Meaning that the German heavy guns should have been faced with battleships with more armor than the cruisers?

I’ve let to read about Jutland, but the commands seem to be from nineteenth century sailing ships. “Form line on flag”, and “General chase”.

I think (warning: Opinion) that perhaps the victory at the Falklands may have, in the minds of some, vindicated the idea of the battlecruiser in the main battle line. But Von Spee had no battleships, just armored cruisers. The two battlecruisers in Sturdee’s little fleet far out classed in both speed (23 kn vs 18) and armament (12" vs 8"). With any decent ship handling the result was largely foreordained. In fact the flagship at the Falklands, the HMS Invincible, was one of the ships blown apart at Jutland. As it happened, the two battlecruisers were being used just as envisioned, the ability to overwhelm enemy commerce raiders was part of their design. But at Jutland they were used against German battle cruisers and battleships. Big mistake. Don’t bring a dagger to a swordfight.

Right. The British had a numbers advantage in dreadnoughts without including the battle cruisers; theur inclusion wasn’t necessary. I have read in many places that admirals found the heavy guns of the battle cruisers an almost irresistible incentive to throw them into the line of battle despite their weak armor. I have never understood that – aren’t military professionals able to resist their impulses and act rationally?

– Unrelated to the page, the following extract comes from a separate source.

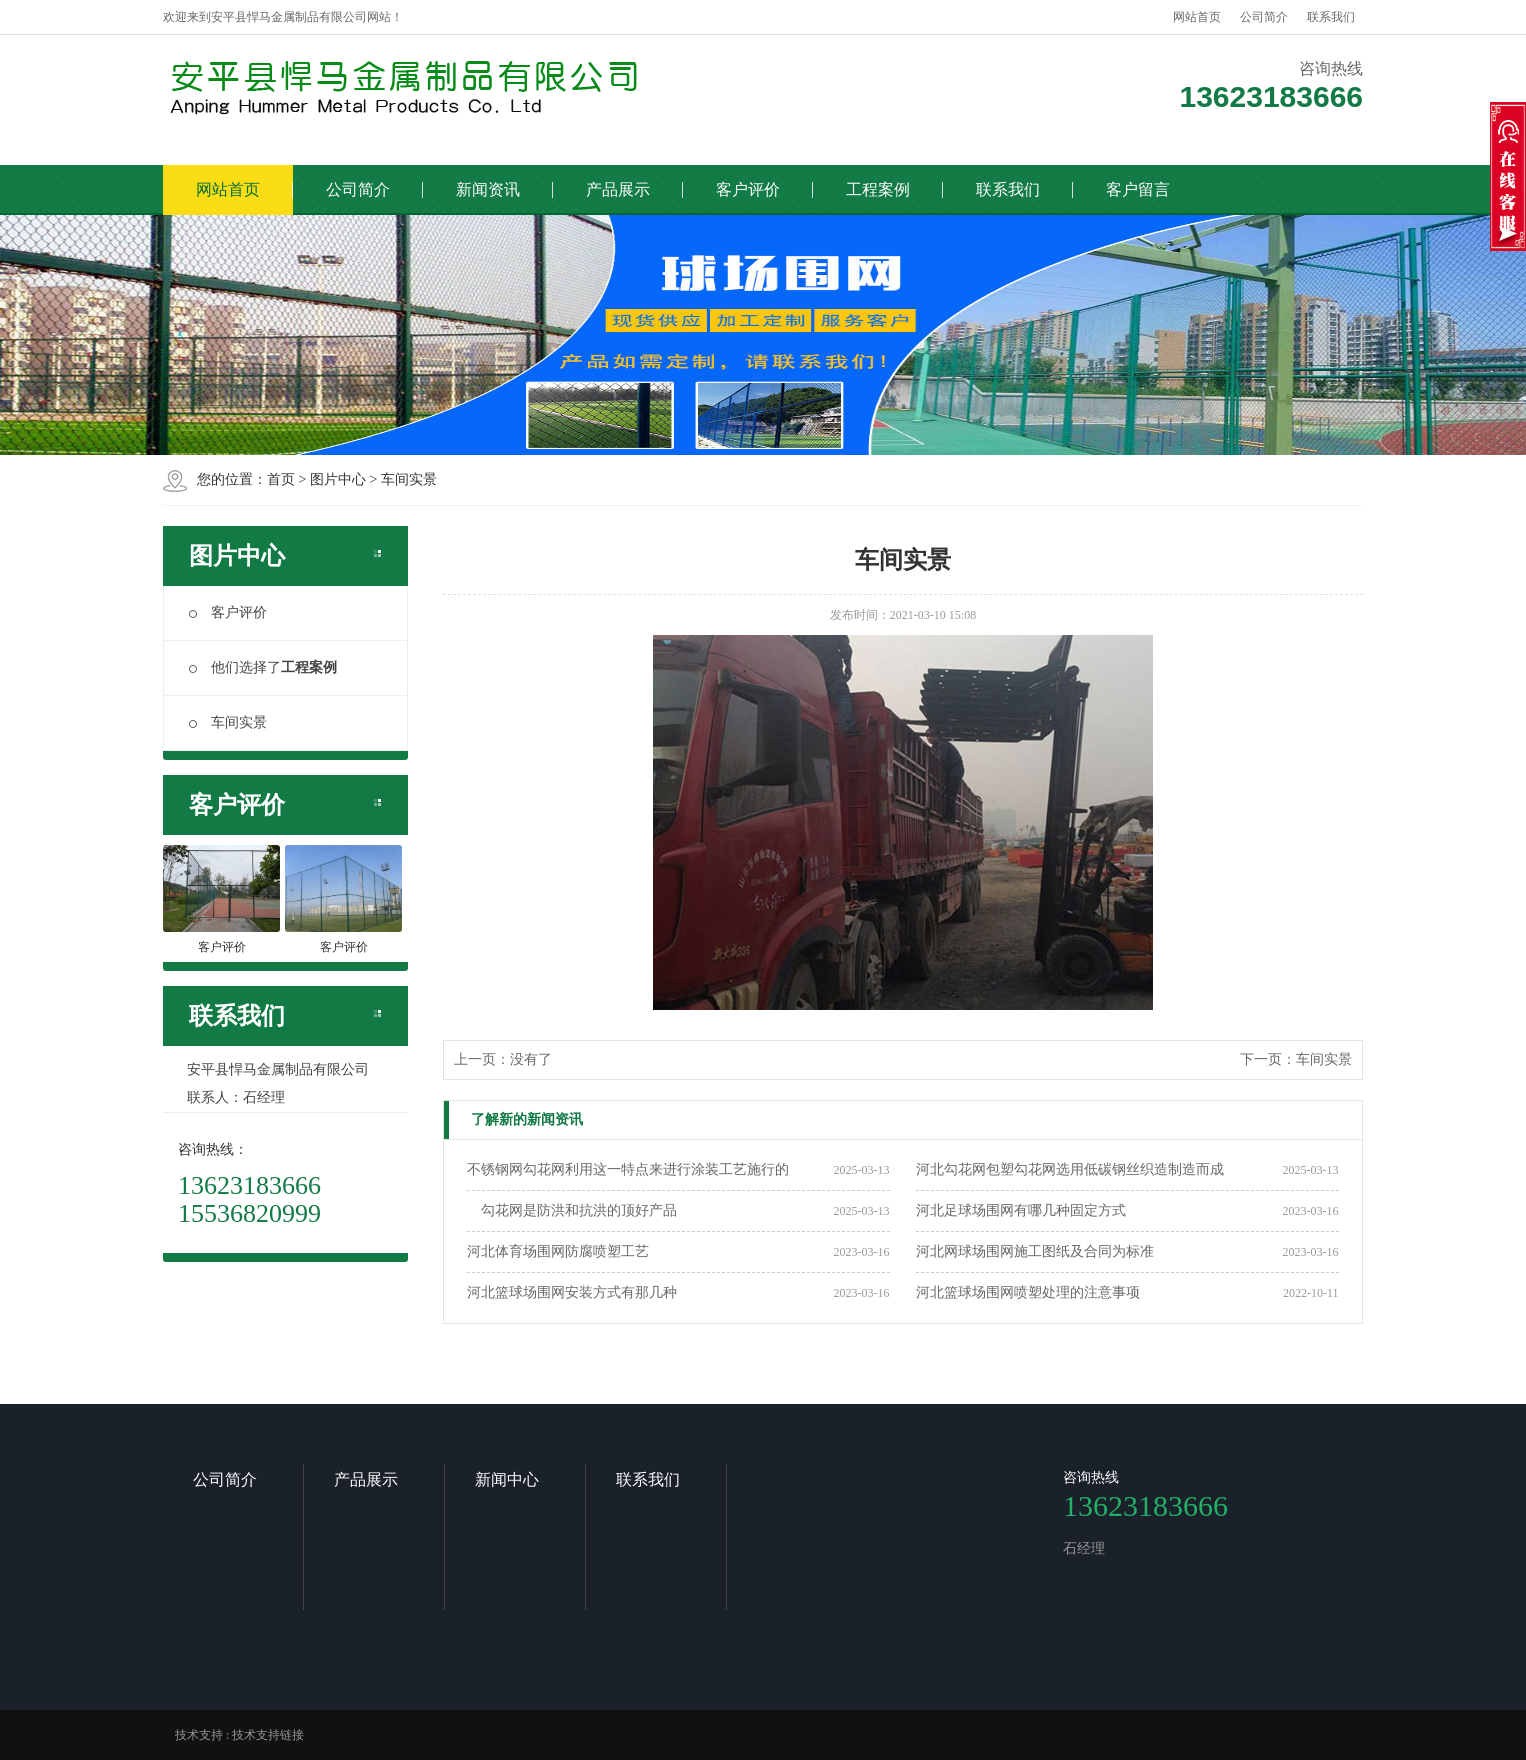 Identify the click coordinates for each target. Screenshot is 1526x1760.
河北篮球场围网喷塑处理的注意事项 (1028, 1292)
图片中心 (338, 479)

I’m in the midst of Jutland now. Neither side knew that the other guys had their battleships out. The Brits were reading German coded radio signals. The call sign of the flag battleship was shifted to a land station while it was at sea, so they thought the German battleships were at Jade. The Germans laid a trap for cruisers which the British knew about, so they used the cruisers as bait just as Hipper planned to entrap them, with the British battleships out of sight.

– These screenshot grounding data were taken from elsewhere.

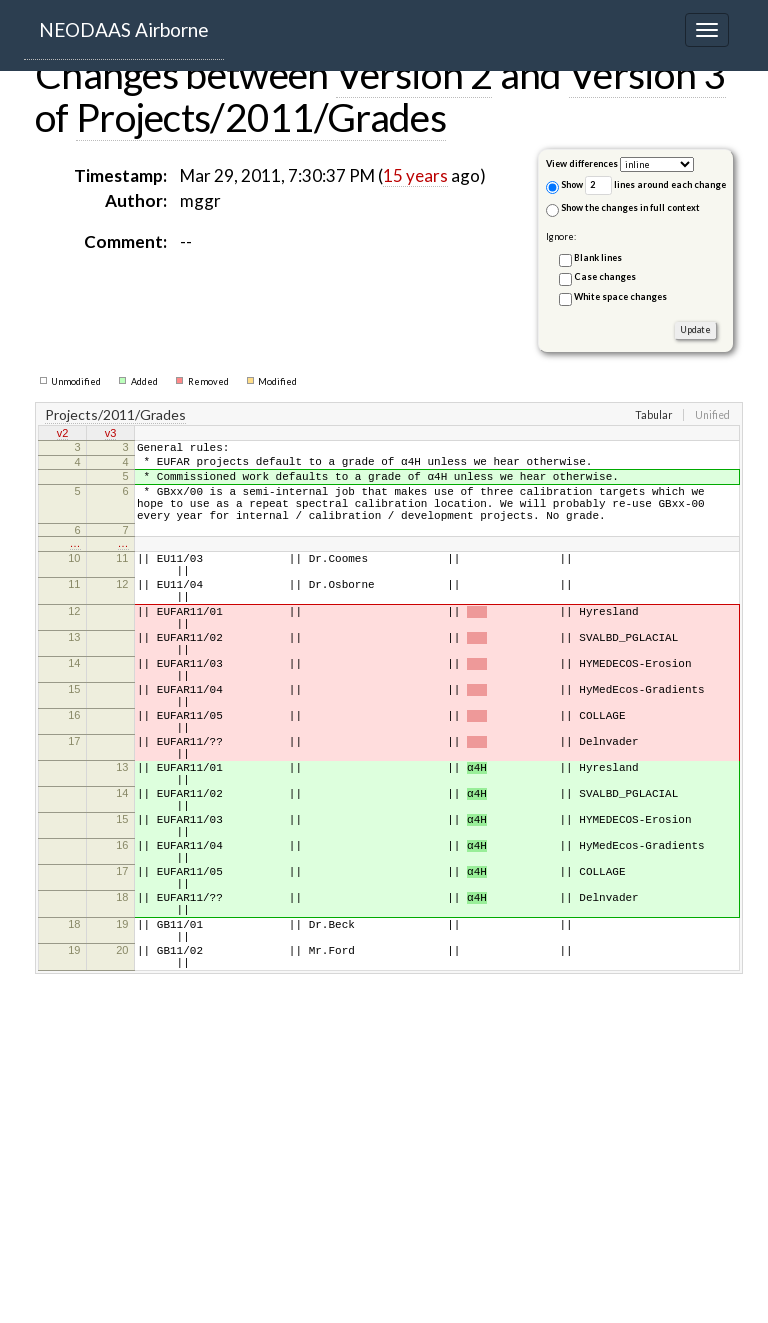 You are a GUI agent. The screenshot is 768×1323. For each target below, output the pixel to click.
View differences (582, 163)
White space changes (620, 296)
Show (564, 186)
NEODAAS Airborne (124, 29)
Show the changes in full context (623, 209)
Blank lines (598, 257)
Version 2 (414, 74)
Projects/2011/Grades (261, 117)
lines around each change (655, 185)
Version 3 (647, 74)
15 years (415, 175)
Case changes (605, 276)
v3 (111, 435)
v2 (63, 435)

“aren’t military professionals able to resist their impulses and act rationally?”

Not these guys.

A bit of an aside, but I found this book quite disappointing. It is 100 percent focused on the few individuals at the top, and there is next to nothing about the thoughts or experiences of anyone below the rank of battleship commander. Sorry for the hijack.

There are small descriptions or quotes from lower rankings, but you are largely correct.